- **DATASET RECORDS**

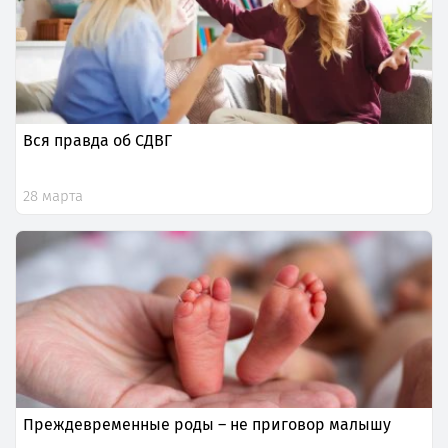
Вся правда об СДВГ
28 марта
Преждевременные роды – не приговор малышу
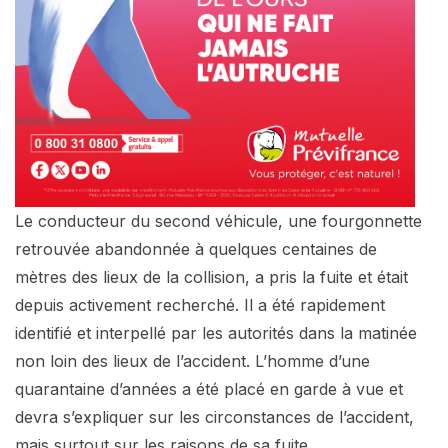
Le conducteur du second véhicule, une fourgonnette
retrouvée abandonnée à quelques centaines de
mètres des lieux de la collision, a pris la fuite et était
depuis activement recherché. Il a été rapidement
identifié et interpellé par les autorités dans la matinée
non loin des lieux de l’accident. L’homme d’une
quarantaine d’années a été placé en garde à vue et
devra s’expliquer sur les circonstances de l’accident,
mais surtout sur les raisons de sa fuite.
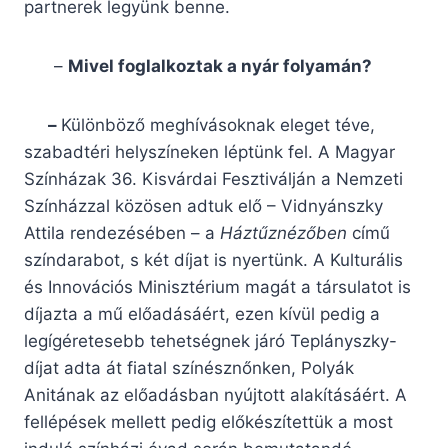
partnerek legyünk benne.
–
Mivel foglalkoztak a nyár folyamán?
–
Különböző meghívásoknak eleget téve,
szabadtéri helyszíneken léptünk fel. A Magyar
Színházak 36. Kisvárdai Fesztiválján a Nemzeti
Színházzal közösen adtuk elő – Vidnyánszky
Attila rendezésében – a
Háztűznézőben
című
színdarabot, s két díjat is nyertünk. A Kulturális
és Innovációs Minisztérium magát a társulatot is
díjazta a mű előadásáért, ezen kívül pedig a
legígéretesebb tehetségnek járó Teplányszky-
díjat adta át fiatal színésznőnken, Polyák
Anitának az előadásban nyújtott alakításáért. A
fellépések mellett pedig előkészítettük a most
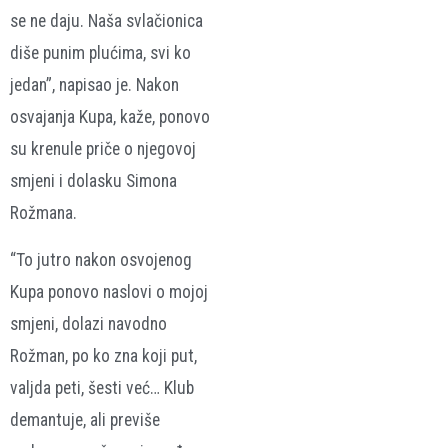
se ne daju. Naša svlačionica
diše punim plućima, svi ko
jedan”, napisao je. Nakon
osvajanja Kupa, kaže, ponovo
su krenule priče o njegovoj
smjeni i dolasku Simona
Rožmana.
“To jutro nakon osvojenog
Kupa ponovo naslovi o mojoj
smjeni, dolazi navodno
Rožman, po ko zna koji put,
valjda peti, šesti već… Klub
demantuje, ali previše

- **WHAT NEEDS TO BE DONE**
Please go through the listing and return each line that has "fuite" in it.

- **WRITTEN ANSWER**
mètres des lieux de la collision, a pris la fuite et était
mais surtout sur les raisons de sa fuite.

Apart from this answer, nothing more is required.